To examine the sensitivity of the model we also run a version with no beach type dependence (NBD), meaning a particle has the same probability of beaching or resuspending at any shore point. In the NBD model, the values for Tb and Tr are fixed for the entire lake, so \(T_{b}^{i}\) is either 1, 2, or 5 days depending on the run, and \(T_{r}^{i}=69\) days. These values are constant for all i. This was the lower range of observed residence time for plastics on a beach based on field observations [10], and was also a value used in previous modeling work [11]. The choices for \(T_{b}^{i}\) are the lower range of values used in modeling work in the worlds oceans [11]. They were chosen to reflect the lower overall time scales in the smaller system of the lake, as compared to the ocean.

For all models, we prevent nearshore particles from being deposited. This is done to isolate the effect of beaching because as depth goes to zero, we cannot differentiate between beaching and deposition, and deposition is permanent in the model. If model dynamics cause particles to move below the depth in a nearshore cell, they are reset to above the lake floor by a distance of 5% of the lake depth in that spot. We do not anticipate near shore deposition would dramatically impact results, because we model floating polymers that are less likely to sink in the lake.
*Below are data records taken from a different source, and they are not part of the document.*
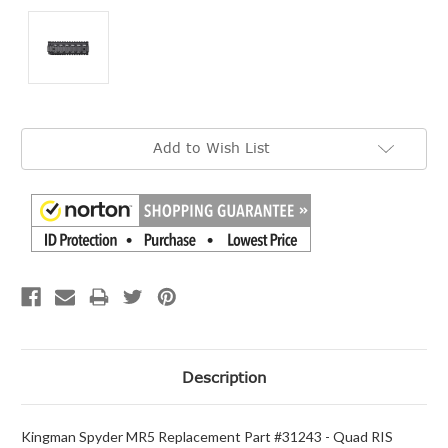
Current
Add to Wish List
Stock:
Description
Kingman Spyder MR5 Replacement Part #31243 - Quad RIS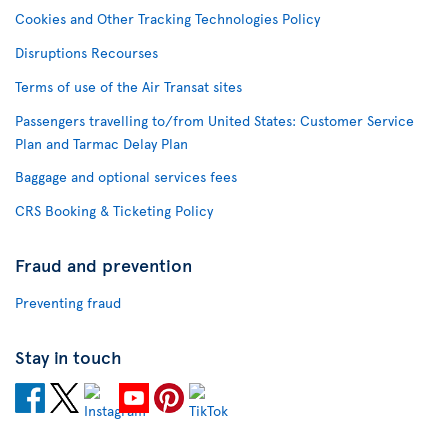
Cookies and Other Tracking Technologies Policy
Disruptions Recourses
Terms of use of the Air Transat sites
Passengers travelling to/from United States: Customer Service
Plan and Tarmac Delay Plan
Baggage and optional services fees
CRS Booking & Ticketing Policy
Fraud and prevention
Preventing fraud
Stay in touch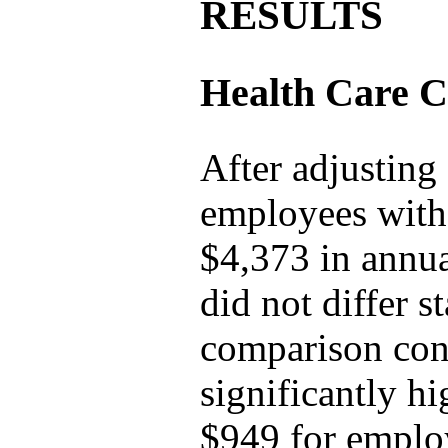
RESULTS
Health Care C
After adjusting
employees with 
$4,373 in annua
did not differ s
comparison cond
significantly hi
$949 for employ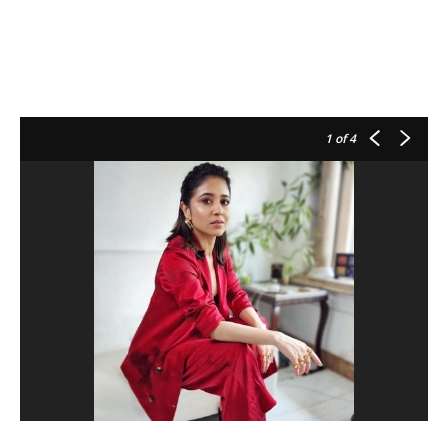
1
of 4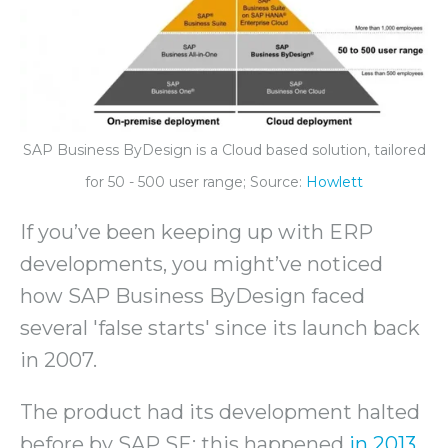
SAP Business ByDesign is a Cloud based solution, tailored
for 50 - 500 user range; Source:
Howlett
If you’ve been keeping up with ERP
developments, you might’ve noticed
how SAP Business ByDesign faced
several 'false starts' since its launch back
in 2007.
The product had its development halted
before by SAP SE; this happened
in 2013
,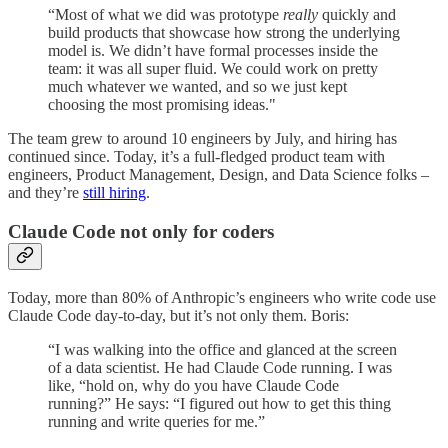
“Most of what we did was prototype
really
quickly and
build products that showcase how strong the underlying
model is. We didn’t have formal processes inside the
team: it was all super fluid. We could work on pretty
much whatever we wanted, and so we just kept
choosing the most promising ideas."
The team grew to around 10 engineers by July, and hiring has
continued since. Today, it’s a full-fledged product team with
engineers, Product Management, Design, and Data Science folks –
and they’re
still hiring
.
Claude Code not only for coders
Today, more than 80% of Anthropic’s engineers who write code use
Claude Code day-to-day, but it’s not only them. Boris:
“I was walking into the office and glanced at the screen
of a data scientist. He had Claude Code running. I was
like, “hold on, why do you have Claude Code
running?” He says: “I figured out how to get this thing
running and write queries for me.”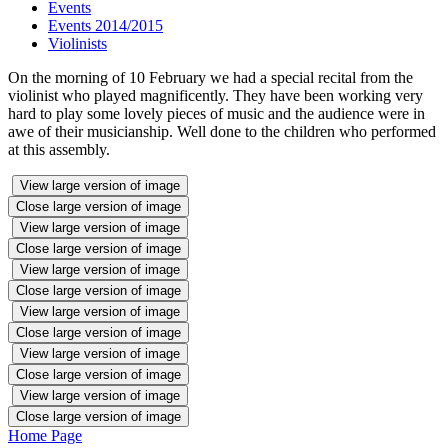
Events
Events 2014/2015
Violinists
On the morning of 10 February we had a special recital from the
violinist who played magnificently. They have been working very
hard to play some lovely pieces of music and the audience were in
awe of their musicianship. Well done to the children who performed
at this assembly.
View large version of image
Close large version of image
View large version of image
Close large version of image
View large version of image
Close large version of image
View large version of image
Close large version of image
View large version of image
Close large version of image
View large version of image
Close large version of image
Home Page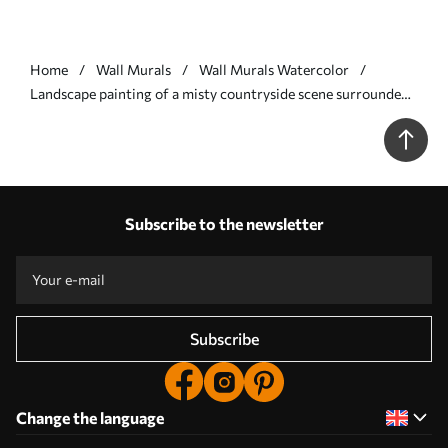
Home
Wall Murals
Wall Murals Watercolor
Landscape painting of a misty countryside scene surrounded
by lush trees and foliage in shades of blue - Wall mural (No.
w01247v2)
Subscribe to the newsletter
Subscribe
Change the language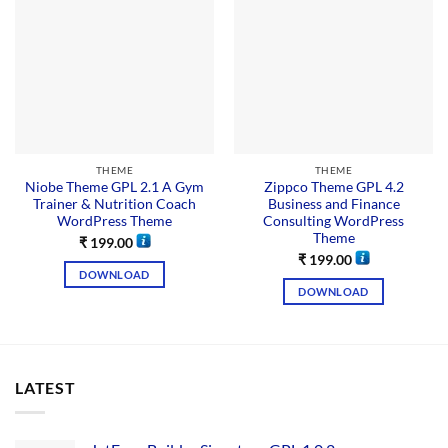
THEME
THEME
Niobe Theme GPL 2.1 A Gym
Zippco Theme GPL 4.2
Trainer & Nutrition Coach
Business and Finance
WordPress Theme
Consulting WordPress
Theme
₹
199.00
₹
199.00
DOWNLOAD
DOWNLOAD
LATEST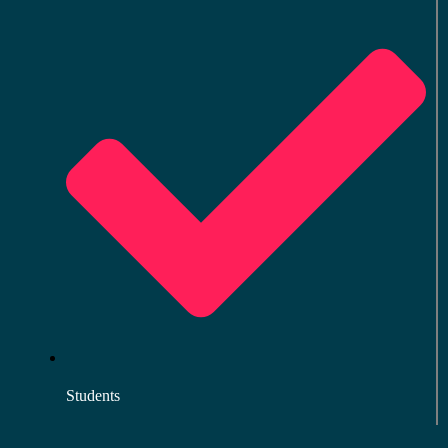
Students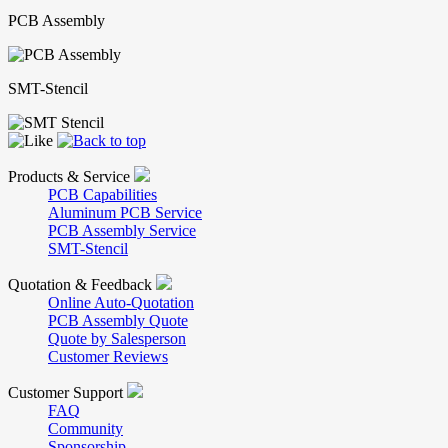
PCB Assembly
SMT-Stencil
Products & Service
PCB Capabilities
Aluminum PCB Service
PCB Assembly Service
SMT-Stencil
Quotation & Feedback
Online Auto-Quotation
PCB Assembly Quote
Quote by Salesperson
Customer Reviews
Customer Support
FAQ
Community
Sponsorship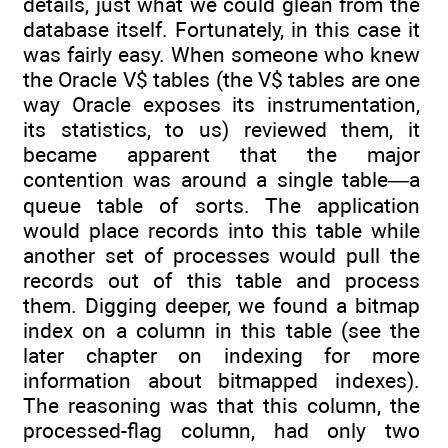
details, just what we could glean from the
database itself. Fortunately, in this case it
was fairly easy. When someone who knew
the Oracle V$ tables (the V$ tables are one
way Oracle exposes its instrumentation,
its statistics, to us) reviewed them, it
became apparent that the major
contention was around a single table—a
queue table of sorts. The application
would place records into this table while
another set of processes would pull the
records out of this table and process
them. Digging deeper, we found a bitmap
index on a column in this table (see the
later chapter on indexing for more
information about bitmapped indexes).
The reasoning was that this column, the
processed-flag column, had only two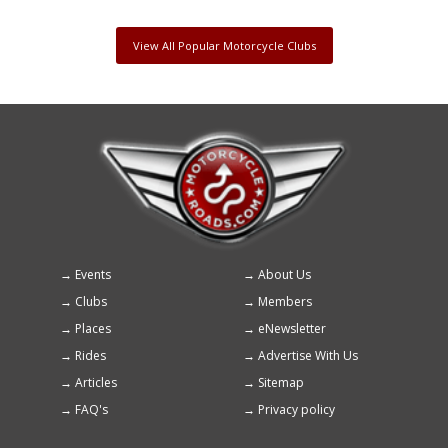
View All Popular Motorcycle Clubs
Events
About Us
Footer
Clubs
Members
menu
Places
eNewsletter
Rides
Advertise With Us
Articles
Sitemap
FAQ's
Privacy policy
To input plastic into the model, we release a particle from every nearshore grid point, for a total of 492 particles, and assign each particle a weight representative of the nearshore population at the release point. Nearshore population data comes from [2], and this was also the same method used in [19, 20]. The nearshore population is calculated using US and Canadian census data of postal regions along the lake. We release particles every 12 hours for the first two months of each run. This is done because the modeled distribution of coastal and beached plastic is sensitive to input, and this way we can track the evolution of the distribution without the influence of continuously released plastic. This was also the same approach taken by [11]. These simulations are run with particles of polyethylene (PE) which is positively buoyant, with initial densities, ρp, randomly sampled from a uniform distribution from 917 to 965 kg/m3 [40]. We choose to model polyethylene because it is positively buoyant, meaning unlike a negatively buoyant particle, it will not sink shortly after entering the lake. Floating particles have the opportunity to experience beaching and nearshore dynamics. Polyethylene is also very common; it makes up about 32% of all produced plastic, more than any other single polymer [41].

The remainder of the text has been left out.